Here are the records. Write out exactly the lines between the one holding "Jan 28, 2025" and the one holding "Improving Schuylkill waters drop by drop", inclusive.

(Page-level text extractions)
---*---

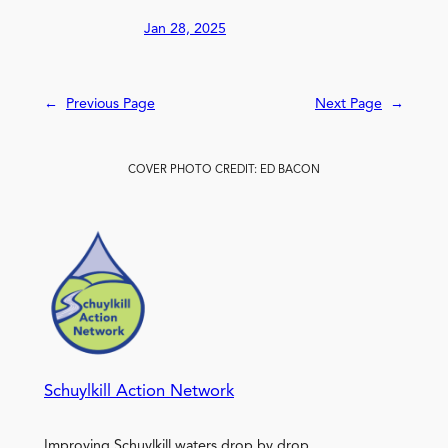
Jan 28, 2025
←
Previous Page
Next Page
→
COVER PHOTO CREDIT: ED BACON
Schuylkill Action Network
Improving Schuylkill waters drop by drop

---*---

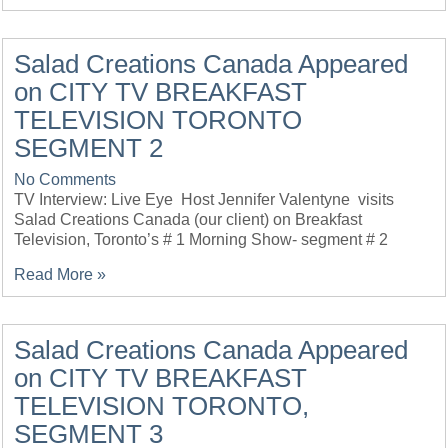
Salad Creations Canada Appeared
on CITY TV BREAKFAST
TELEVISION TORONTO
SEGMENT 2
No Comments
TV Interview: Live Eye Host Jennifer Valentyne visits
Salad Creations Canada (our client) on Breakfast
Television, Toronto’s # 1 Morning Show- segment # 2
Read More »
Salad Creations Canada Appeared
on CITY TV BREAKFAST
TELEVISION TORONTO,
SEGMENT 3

---*---

### [YOUR RESPONSE]
Jan 28, 2025
←
Previous Page
Next Page
→
COVER PHOTO CREDIT: ED BACON
Schuylkill Action Network
Improving Schuylkill waters drop by drop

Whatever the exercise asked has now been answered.